Kathryn A. Cunningham of UTMB said: “The effectiveness of lorcaserin in reducing oxycodone seeking and craving highlights the therapeutic potential for lorcaserin in the treatment of opioid use disorder,” said Cunningham.

“We plan more studies to better understand how drugs like lorcaserin can help us stem the tide of addiction in America.”

anxious looking man
Anxiety representative image. Photo courtesy of David Castillo Dominici/Freedigitalphotos.net.

A majority of current treatments to decrease opiate are regarded as misusing work by taking over in place of the brain’s opiod receptors.

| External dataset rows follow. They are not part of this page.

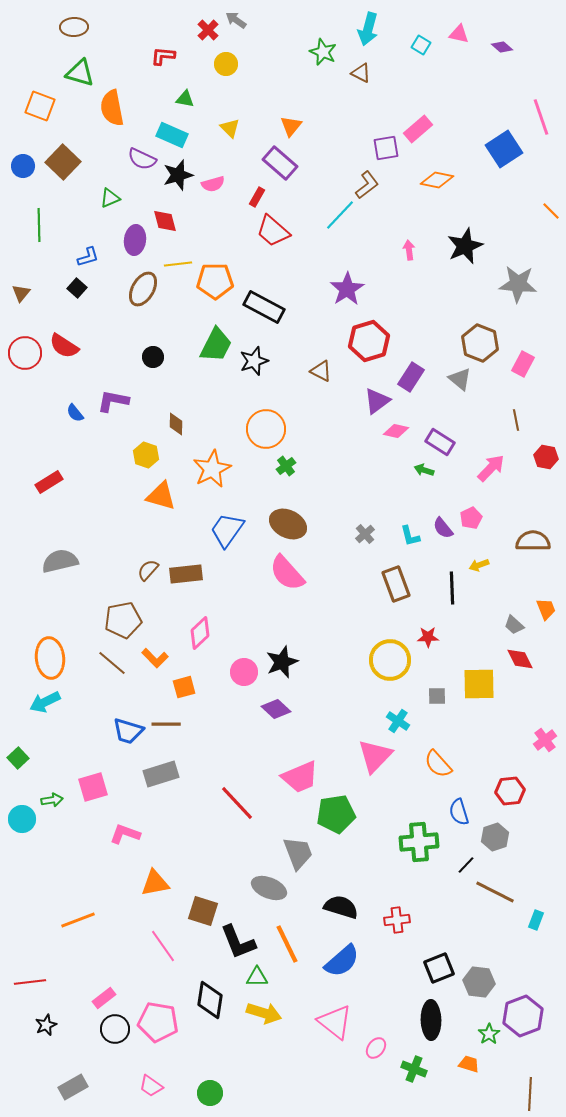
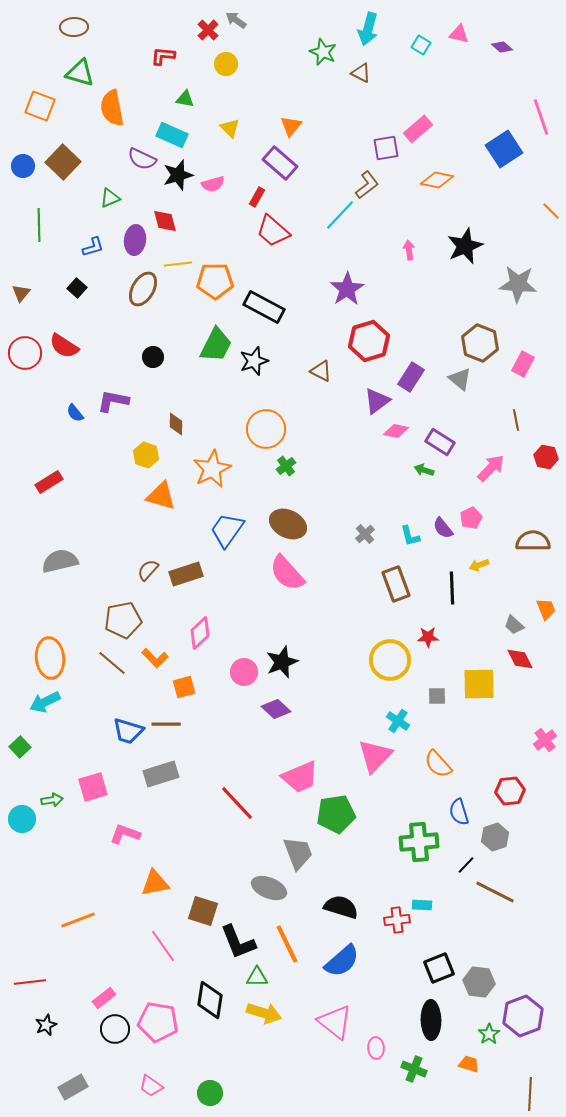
blue L-shape at (88, 257): moved 5 px right, 10 px up
brown rectangle at (186, 574): rotated 12 degrees counterclockwise
green square at (18, 758): moved 2 px right, 11 px up
cyan rectangle at (536, 920): moved 114 px left, 15 px up; rotated 72 degrees clockwise
pink ellipse at (376, 1048): rotated 40 degrees counterclockwise
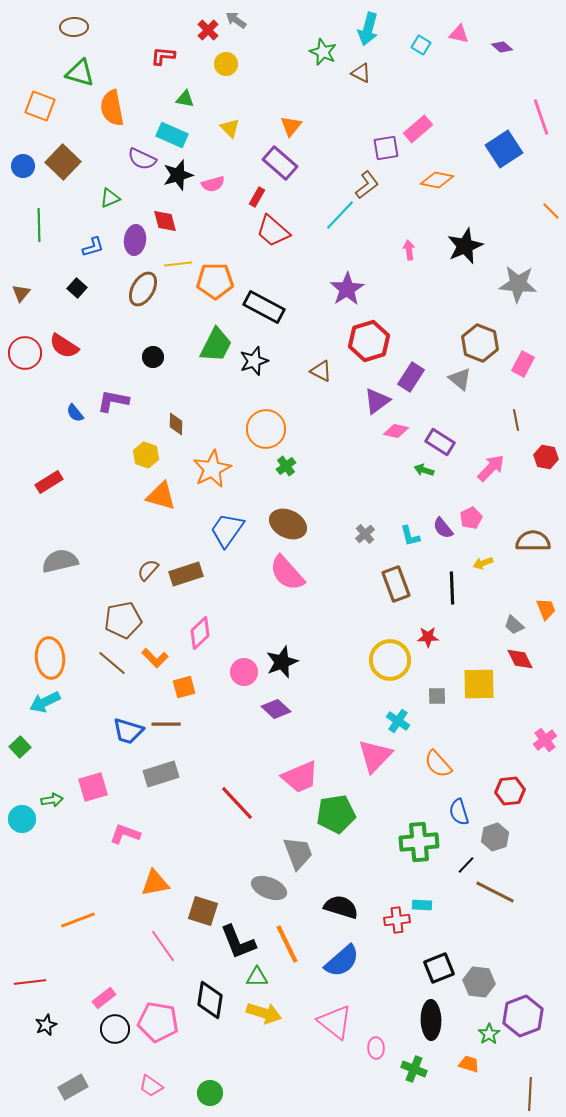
yellow arrow at (479, 565): moved 4 px right, 2 px up
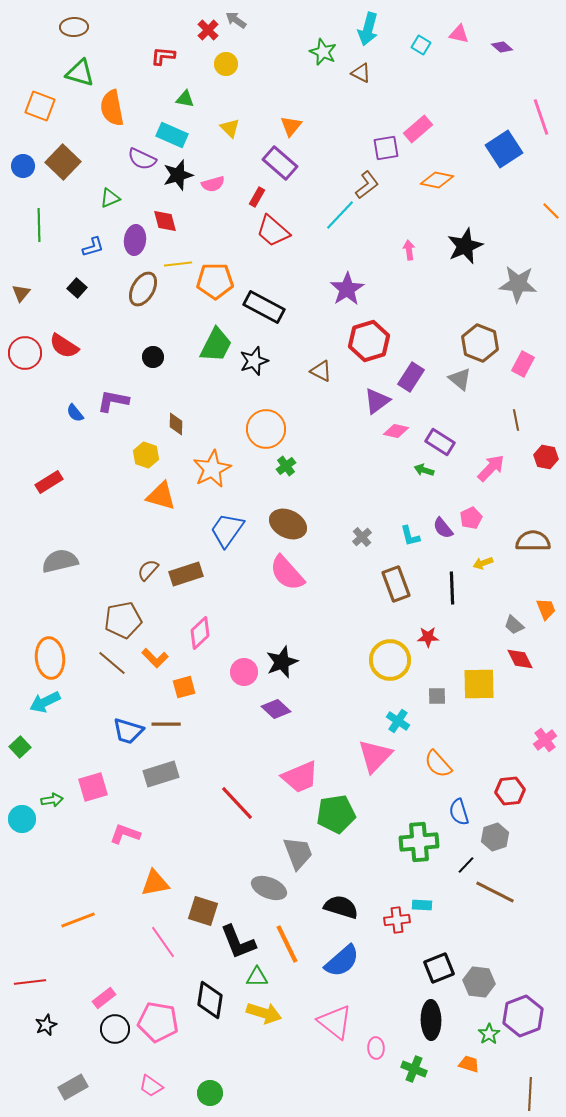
gray cross at (365, 534): moved 3 px left, 3 px down
pink line at (163, 946): moved 4 px up
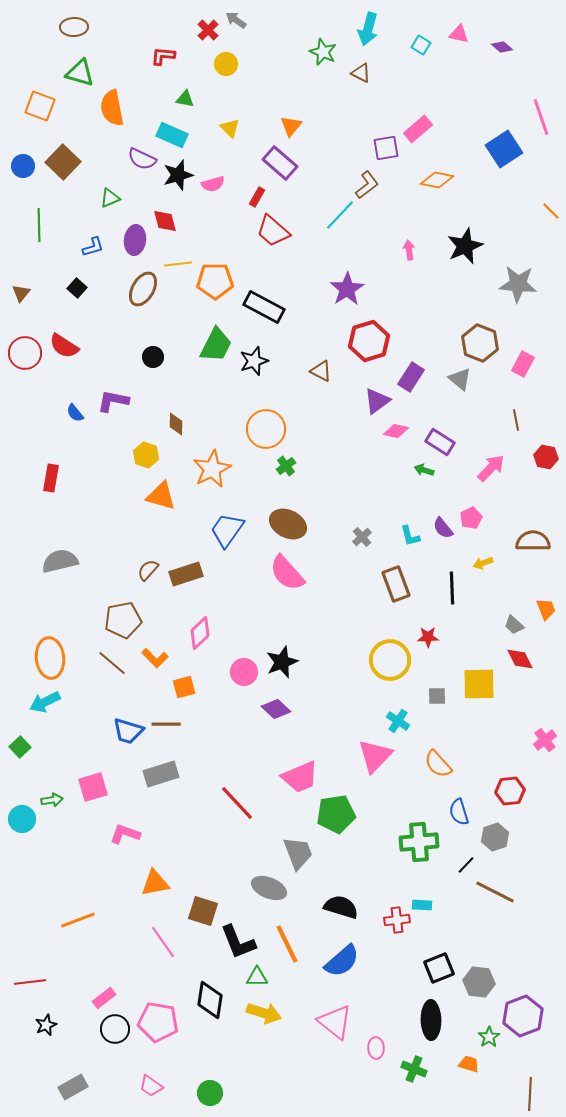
red rectangle at (49, 482): moved 2 px right, 4 px up; rotated 48 degrees counterclockwise
green star at (489, 1034): moved 3 px down
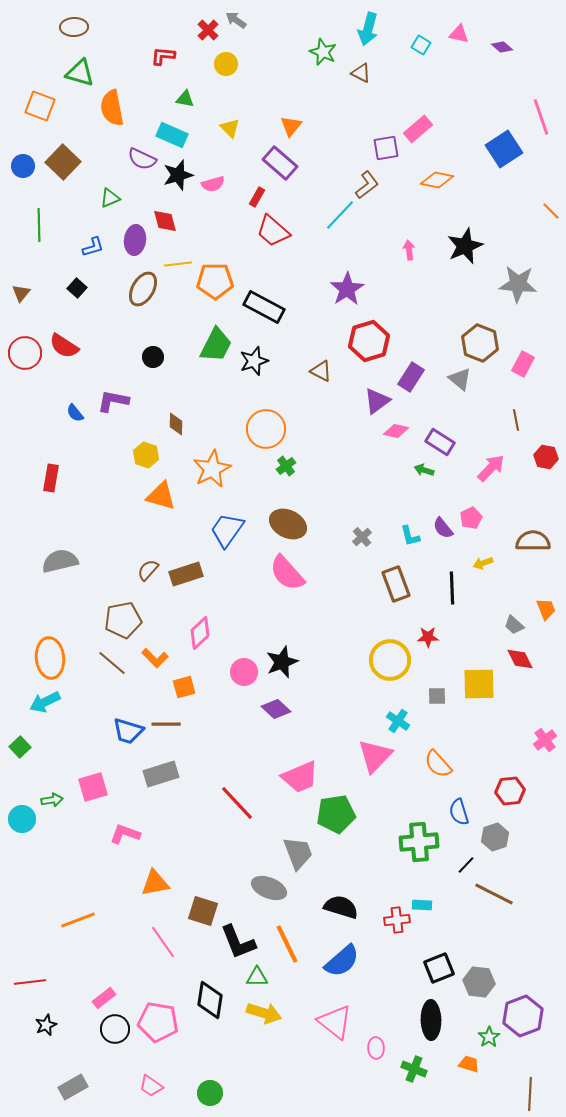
brown line at (495, 892): moved 1 px left, 2 px down
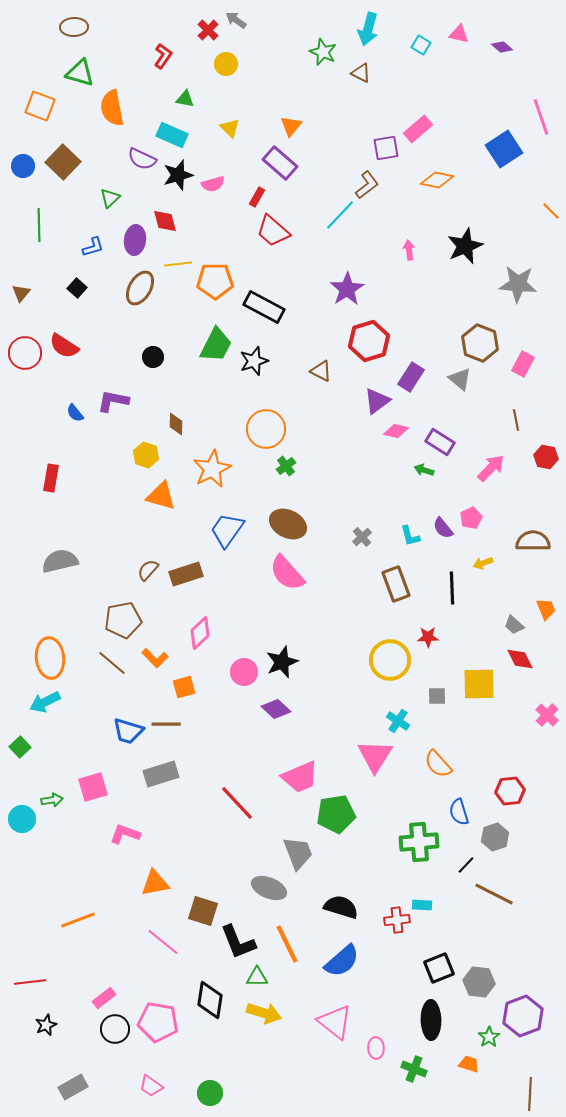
red L-shape at (163, 56): rotated 120 degrees clockwise
green triangle at (110, 198): rotated 20 degrees counterclockwise
brown ellipse at (143, 289): moved 3 px left, 1 px up
pink cross at (545, 740): moved 2 px right, 25 px up; rotated 10 degrees counterclockwise
pink triangle at (375, 756): rotated 12 degrees counterclockwise
pink line at (163, 942): rotated 16 degrees counterclockwise
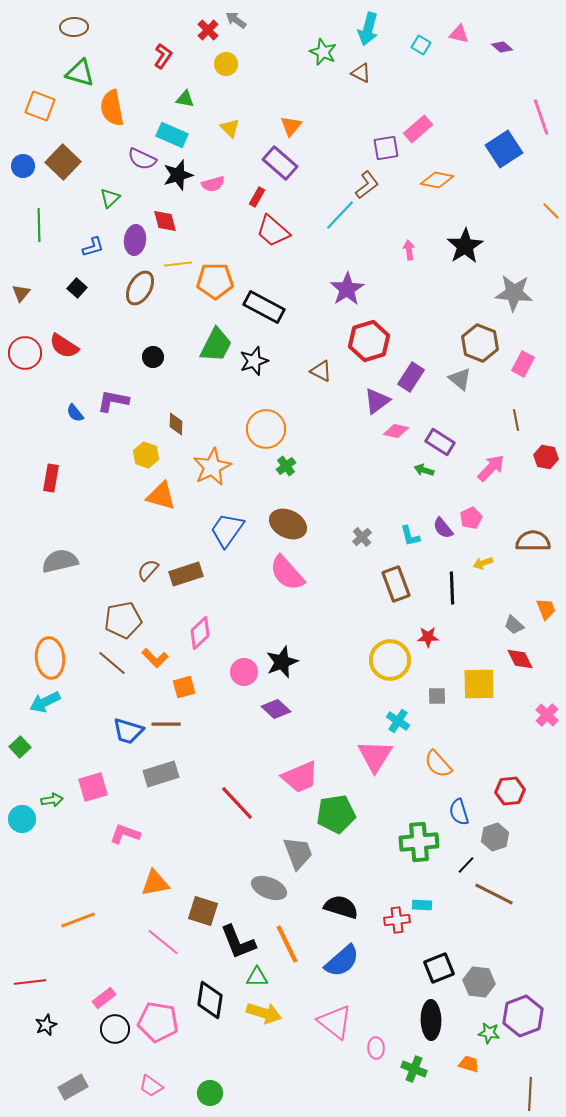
black star at (465, 246): rotated 9 degrees counterclockwise
gray star at (518, 284): moved 4 px left, 9 px down
orange star at (212, 469): moved 2 px up
green star at (489, 1037): moved 4 px up; rotated 30 degrees counterclockwise
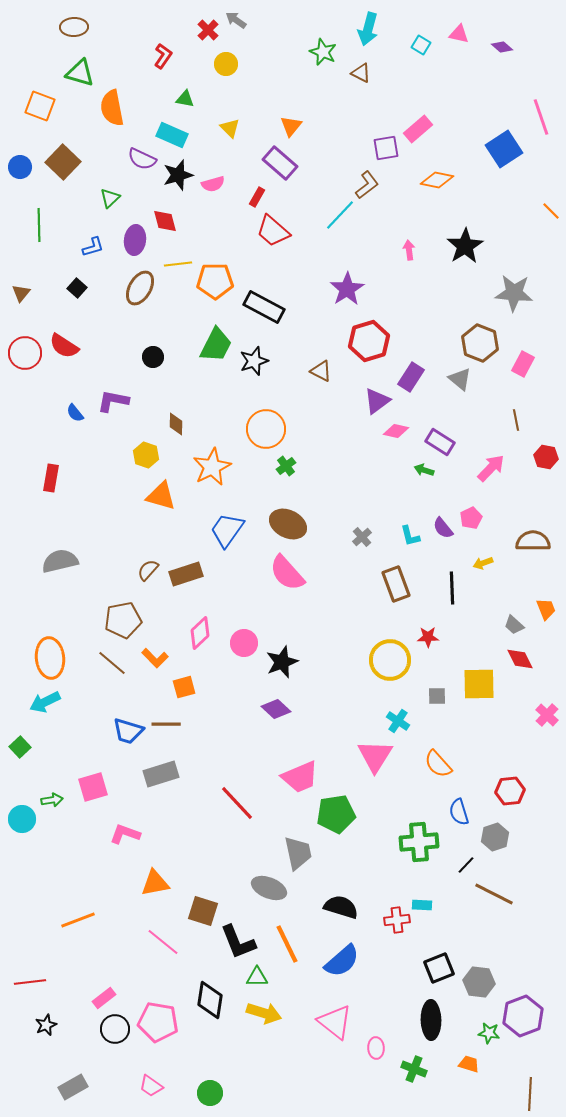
blue circle at (23, 166): moved 3 px left, 1 px down
pink circle at (244, 672): moved 29 px up
gray trapezoid at (298, 853): rotated 9 degrees clockwise
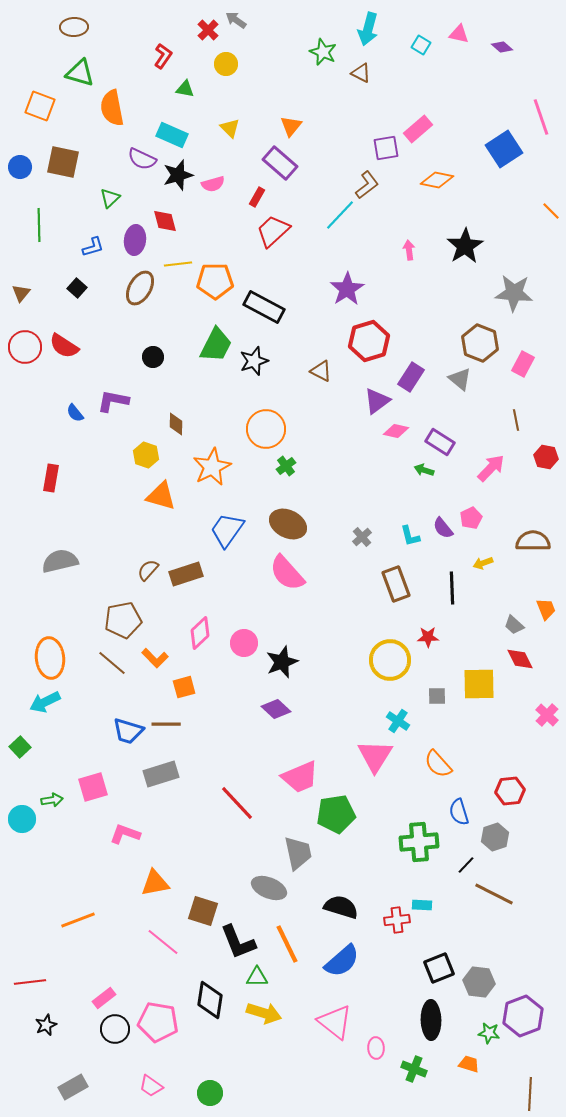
green triangle at (185, 99): moved 10 px up
brown square at (63, 162): rotated 32 degrees counterclockwise
red trapezoid at (273, 231): rotated 96 degrees clockwise
red circle at (25, 353): moved 6 px up
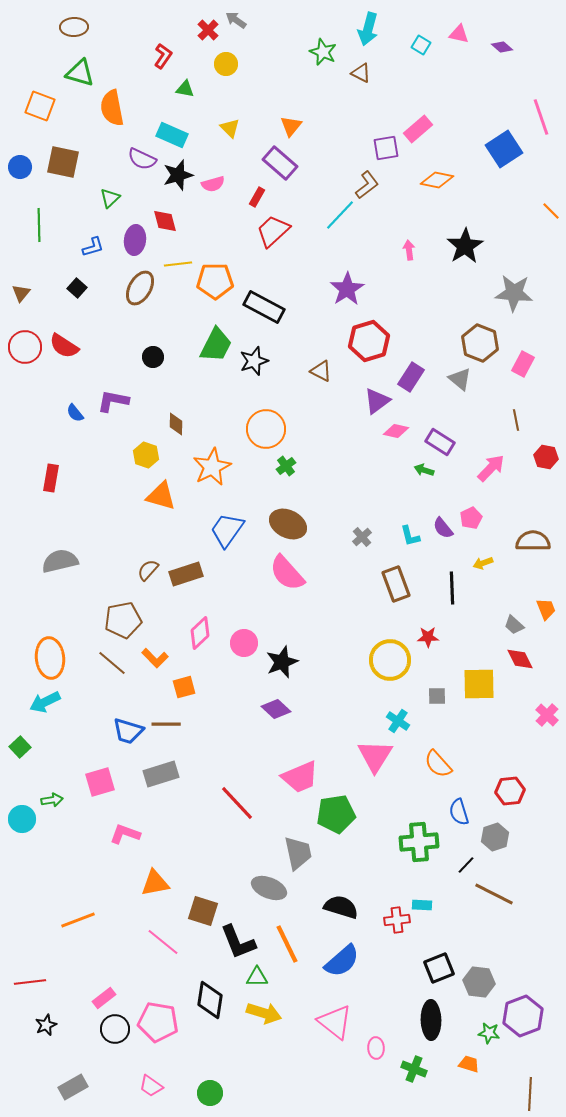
pink square at (93, 787): moved 7 px right, 5 px up
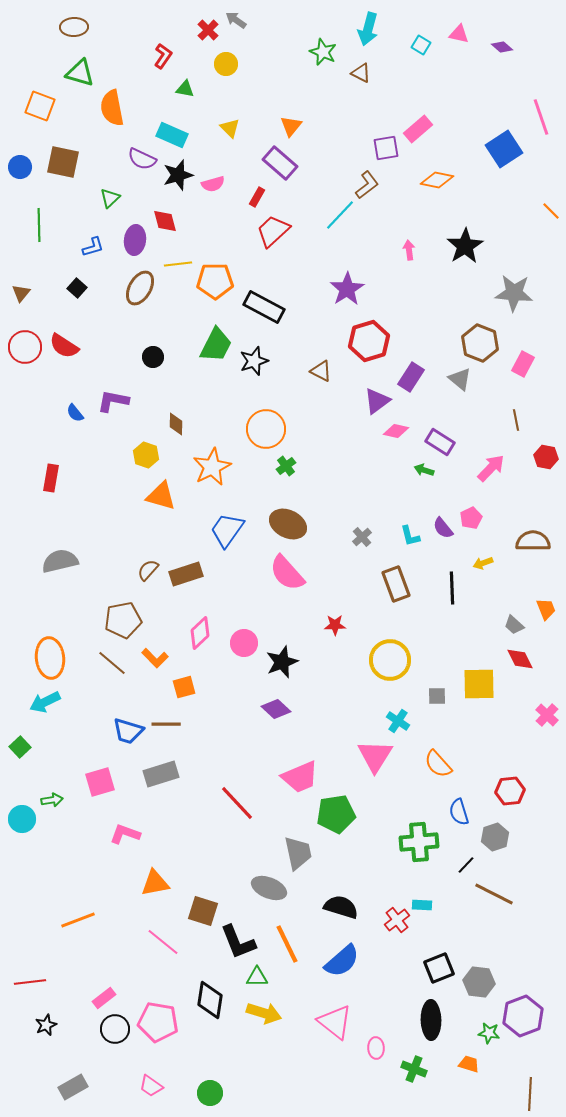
red star at (428, 637): moved 93 px left, 12 px up
red cross at (397, 920): rotated 30 degrees counterclockwise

Taking opiate while undergoing these therapies would not make the person feel as strongly about the anti anxiety drug’s signature euphoria as per the researchers.

Having said that, the drug-taking environment of a person is a strong indication that can affect someone to anticipate the drug taking experience, a phenomenon called as cue reactivity.

People who have tried the presently available drugs quite frequently experience a relapse when they are amongst people, locations or paraphernalia that they relate with the use of opiate.

Prescribed by doctors for weight loss, lorcaserin modifies the serotonin system by altering chemical signals that impact satiety which is nothing but the sensation of fullness.

Especially by activating serotonin 2C receptors, serotonin controls the brain circuitry involved in drug reward and cue reactivity.

Originally posted 2017-03-26 16:36:31.